Here, I propose three research objectives investigating(1) bee foraging preferences on tree species, (2) the trees that provide optimal nutritional quantity and quality, and (3) bees’ exposure to pesticides when visiting forest and hedgerow trees near orchards.
(1) I will use DNA barcoding to identify the pollen from guts of trap-caught wild pollinators. Traps demonstrated immense diversity of canopy-foraging bees, but not which trees the bees preferred. Molecular pollen identification methods will provide detailed tree pollen use by the wild pollinating bees. I hypothesize that pollen preferences vary over space, time, and the gradient of forest cover in the surrounding landscape.
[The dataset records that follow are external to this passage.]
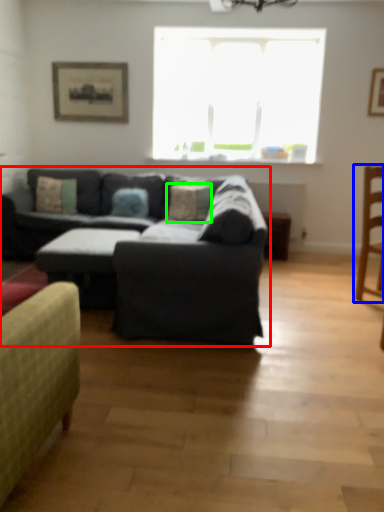 Question: Which is farther away from studio couch (highlighted by a red box)? chair (highlighted by a blue box) or pillow (highlighted by a green box)?

Choices:
 (A) chair
 (B) pillow

Answer: (B) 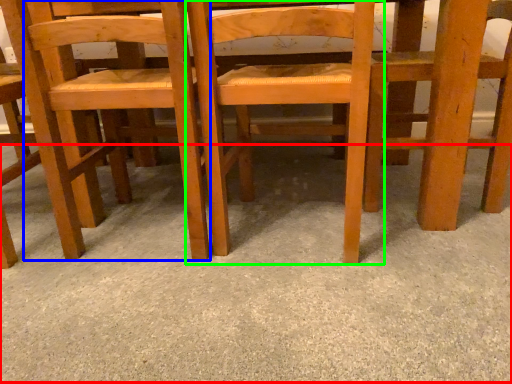 Question: Considering the real-world distances, which object is closest to concrete (highlighted by a red box)? chair (highlighted by a blue box) or chair (highlighted by a green box).

Choices:
 (A) chair
 (B) chair

Answer: (B) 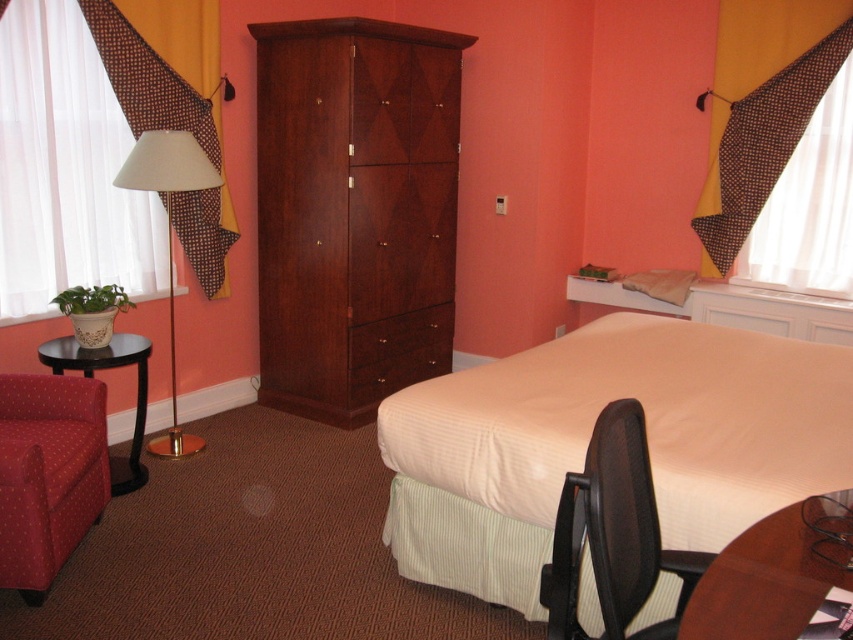 Question: Can you confirm if brown wooden table at lower right is positioned above white fabric lamp at left?

Choices:
 (A) yes
 (B) no

Answer: (B)

Question: Estimate the real-world distances between objects in this image. Which object is farther from the black mesh office chair at lower right?

Choices:
 (A) red fabric swivel chair at lower left
 (B) white fabric lamp at left
 (C) orange fabric curtain at left

Answer: (C)

Question: Among these objects, which one is farthest from the camera?

Choices:
 (A) black mesh office chair at lower right
 (B) white textured bed at center

Answer: (B)

Question: Which point is closer to the camera?

Choices:
 (A) (119, 184)
 (B) (657, 333)
 (C) (802, 4)
 (D) (415, 324)

Answer: (B)

Question: Is white textured bed at center further to the viewer compared to mahogany wood dresser at center?

Choices:
 (A) no
 (B) yes

Answer: (A)

Question: From the image, what is the correct spatial relationship of black mesh office chair at lower right in relation to brown wood drawer at center?

Choices:
 (A) above
 (B) below

Answer: (B) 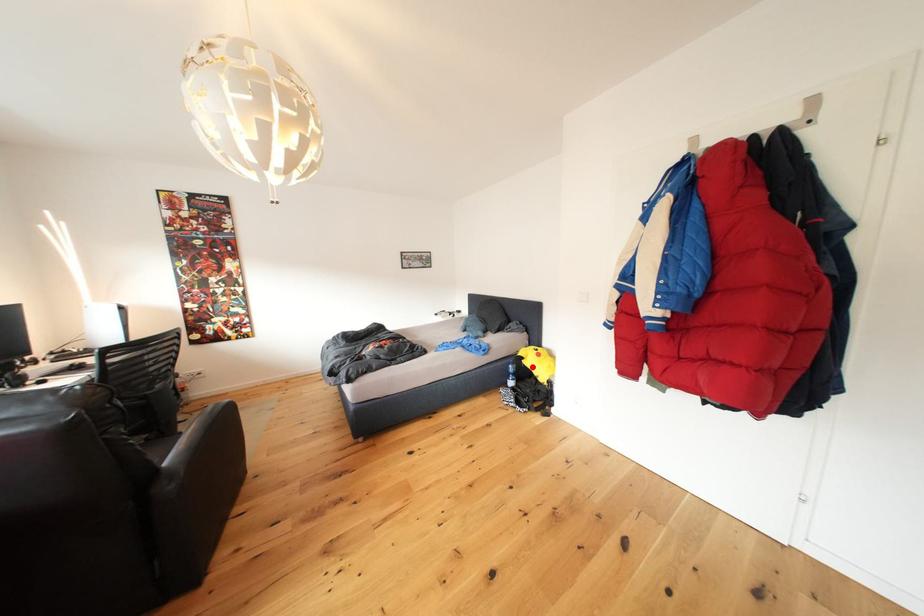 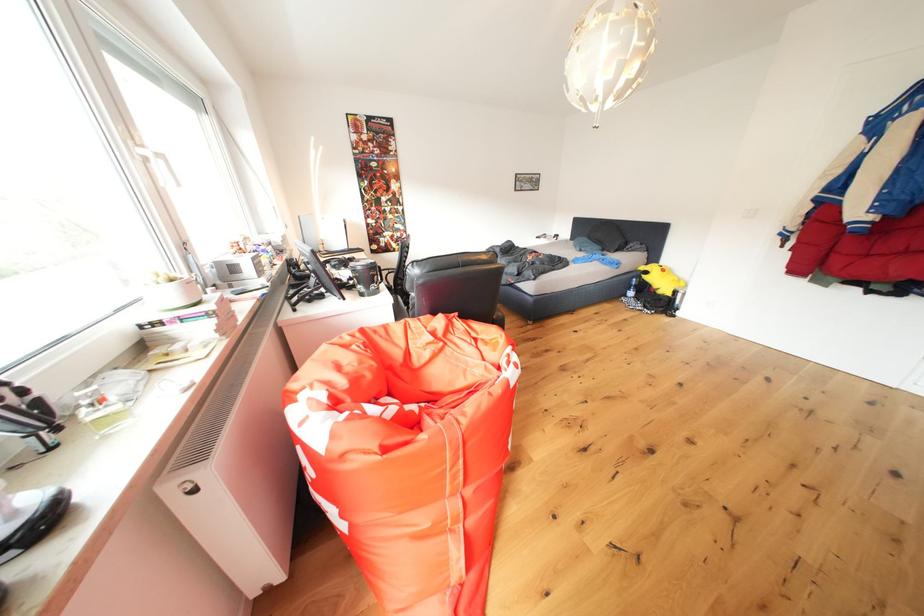 Question: A red point is marked in image1. In image2, is the corresponding 3D point closer to the camera or farther? Reply with the corresponding letter.

Choices:
 (A) The corresponding 3D point is closer.
 (B) The corresponding 3D point is farther.

Answer: (A) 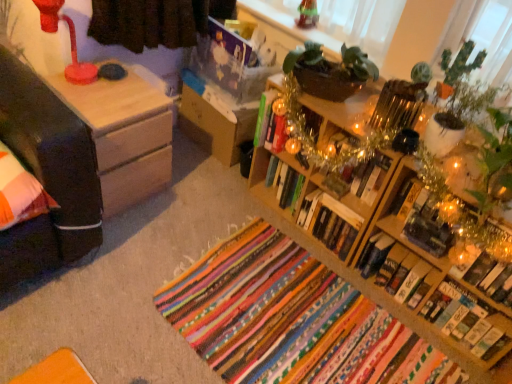 Where is `free space in front of hardcover book at center-right, the 2th book viewed from the left`? Image resolution: width=512 pixels, height=384 pixels. free space in front of hardcover book at center-right, the 2th book viewed from the left is located at coordinates point(329,274). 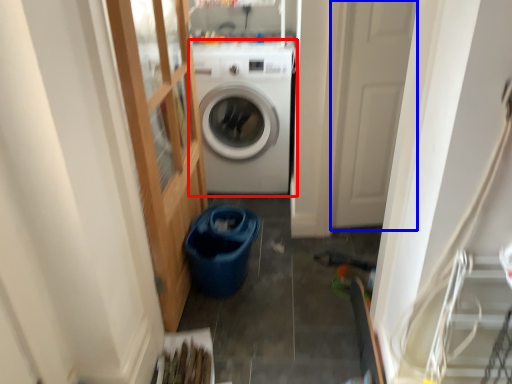 Question: Which of the following is the farthest to the observer, washing machine (highlighted by a red box) or screen door (highlighted by a blue box)?

Choices:
 (A) washing machine
 (B) screen door

Answer: (A) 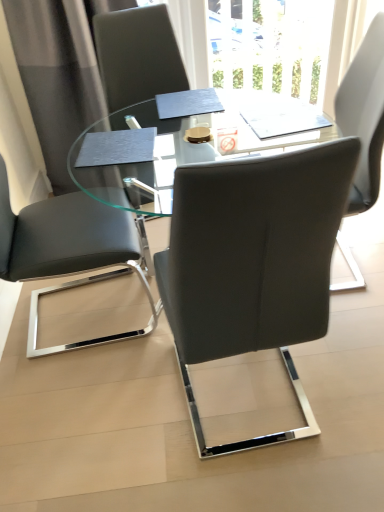 Question: Does point (39, 5) appear closer or farther from the camera than point (125, 258)?

Choices:
 (A) closer
 (B) farther

Answer: (B)

Question: From their relative heights in the image, would you say gray fabric curtain at upper left is taller or shorter than matte black chair at left, acting as the 2th chair starting from the right?

Choices:
 (A) short
 (B) tall

Answer: (B)

Question: Estimate the real-world distances between objects in this image. Which object is farther from the matte black chair at left, the 1th chair when ordered from left to right?

Choices:
 (A) transparent glass table at center
 (B) matte gray chair at center, which is the 1th chair from right to left
 (C) gray fabric curtain at upper left

Answer: (C)

Question: Which is farther from the matte black chair at left, acting as the 2th chair starting from the right?

Choices:
 (A) transparent glass table at center
 (B) matte gray chair at center, which is the 1th chair from right to left
 (C) gray fabric curtain at upper left

Answer: (C) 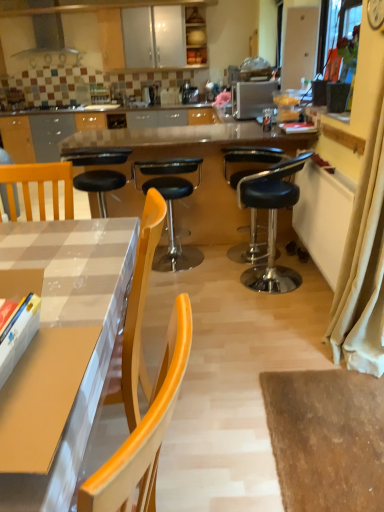 Question: Considering the relative sizes of wooden chair at left and metallic silver toaster at upper center in the image provided, is wooden chair at left smaller than metallic silver toaster at upper center?

Choices:
 (A) no
 (B) yes

Answer: (B)

Question: From the image's perspective, is wooden chair at left under metallic silver toaster at upper center?

Choices:
 (A) no
 (B) yes

Answer: (B)

Question: Can you confirm if wooden chair at left is positioned to the left of metallic silver toaster at upper center?

Choices:
 (A) yes
 (B) no

Answer: (A)

Question: From a real-world perspective, does wooden chair at left stand above metallic silver toaster at upper center?

Choices:
 (A) yes
 (B) no

Answer: (B)

Question: Is wooden chair at left located outside metallic silver toaster at upper center?

Choices:
 (A) no
 (B) yes

Answer: (B)

Question: In terms of width, does metallic silver range hood at upper center look wider or thinner when compared to orange plastic chair at center, which is the third chair from right to left?

Choices:
 (A) thin
 (B) wide

Answer: (A)

Question: In the image, is metallic silver range hood at upper center on the left side or the right side of orange plastic chair at center, which is the 1th chair from left to right?

Choices:
 (A) right
 (B) left

Answer: (B)

Question: In terms of height, does metallic silver range hood at upper center look taller or shorter compared to orange plastic chair at center, which is the 1th chair from left to right?

Choices:
 (A) tall
 (B) short

Answer: (B)

Question: Relative to orange plastic chair at center, which is the third chair from right to left, is metallic silver range hood at upper center in front or behind?

Choices:
 (A) front
 (B) behind

Answer: (B)

Question: From a real-world perspective, is black leather stool at center, which is the third chair in left-to-right order, above or below metallic silver range hood at upper center?

Choices:
 (A) above
 (B) below

Answer: (B)

Question: Relative to metallic silver range hood at upper center, is black leather stool at center, which is the third chair in left-to-right order, in front or behind?

Choices:
 (A) behind
 (B) front

Answer: (B)

Question: In the image, is black leather stool at center, which is the third chair in left-to-right order, on the left side or the right side of metallic silver range hood at upper center?

Choices:
 (A) right
 (B) left

Answer: (A)

Question: Is black leather stool at center, which is counted as the first chair, starting from the right, situated inside metallic silver range hood at upper center or outside?

Choices:
 (A) outside
 (B) inside

Answer: (A)

Question: From a real-world perspective, is white paper at center physically located above or below black leather stool at center, arranged as the second chair when viewed from the left?

Choices:
 (A) below
 (B) above

Answer: (B)

Question: Visually, is white paper at center positioned to the left or to the right of black leather stool at center, arranged as the second chair when viewed from the left?

Choices:
 (A) left
 (B) right

Answer: (B) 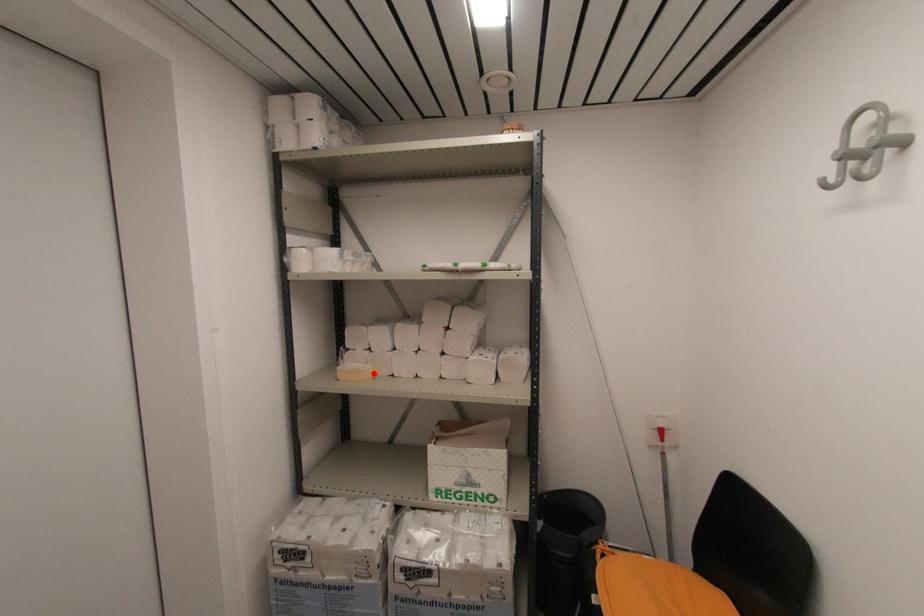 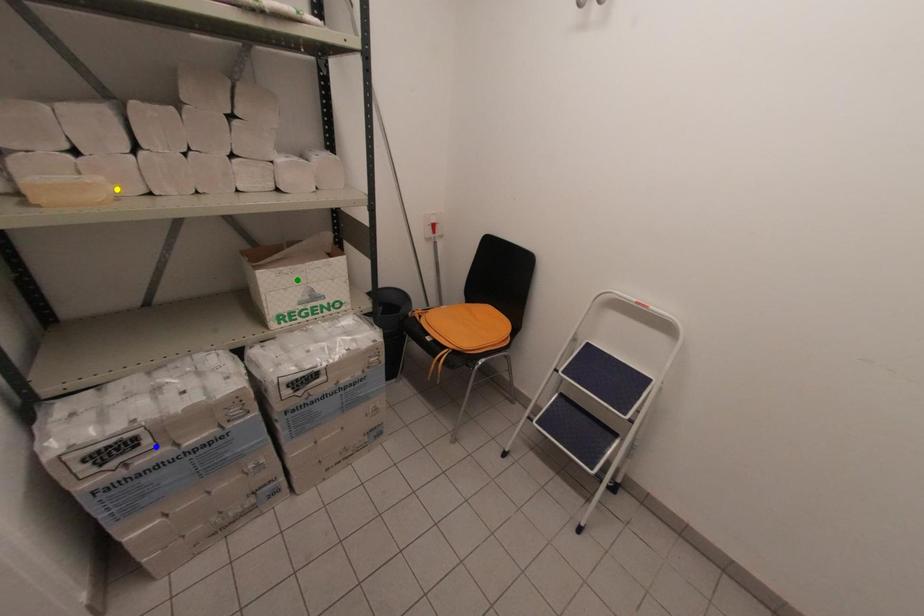 Question: I am providing you with two images of the same scene from different viewpoints. A red point is marked on the first image. You are given multiple points on the second image. In image 2, which mark is for the same physical point as the one in image 1?

Choices:
 (A) blue point
 (B) yellow point
 (C) green point

Answer: (B) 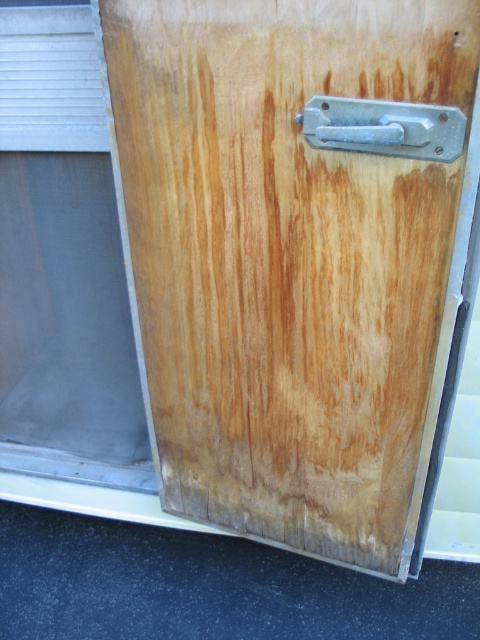 Question: Can you confirm if natural wood door at center is smaller than metallic silver door handle at upper center?

Choices:
 (A) yes
 (B) no

Answer: (B)

Question: Among these points, which one is nearest to the camera?

Choices:
 (A) [x=432, y=134]
 (B) [x=184, y=131]

Answer: (A)

Question: Does natural wood door at center have a lesser width compared to transparent plastic window at upper left?

Choices:
 (A) no
 (B) yes

Answer: (A)

Question: Does natural wood door at center have a lesser width compared to transparent plastic window at upper left?

Choices:
 (A) yes
 (B) no

Answer: (B)

Question: Which point is closer to the camera?

Choices:
 (A) metallic silver door handle at upper center
 (B) natural wood door at center

Answer: (B)

Question: Among these objects, which one is farthest from the camera?

Choices:
 (A) transparent plastic window at upper left
 (B) metallic silver door handle at upper center
 (C) natural wood door at center

Answer: (A)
(2) I will quantify the pollen quality and quantity of important forest and hedgerow trees with metrics relevant to bee health. To estimate pollen quantity, I will improve estimates of flower abundance for trees and shrubs in an in-development floral resource database for the Finger Lakes region of NY (Iverson et al. unpublished data), then combine these data with per-flower estimates pollen abundance. The only available pollen quality data is missing many local species and provides only protein content (Roulston et al. 2000), while protein:lipid ratio of pollen is most important for pollinator choice (Vaudo et al. 2016a, 2016b). I thus propose to collect and calculate protein:lipid ratios for the common wind- and insect-pollinated forest trees and compare these with apple pollen in adjacent orchards. I will ask if the preferred trees identified in objective (1) also have the highest quality or quantity pollen.
(3) I will quantify pesticide residues in the pollen of forest and hedgerow trees. Using pollen from trees collected 100-500m from the orchard, I will analyze pollen samples for 41 compounds commonly applied in our landscape at the Cornell Chemical Ecology Core Facilities, through the McArt lab. I will calculate toxicity estimates based on the literature and compare wild tree pollen toxicity relative to apple pollen.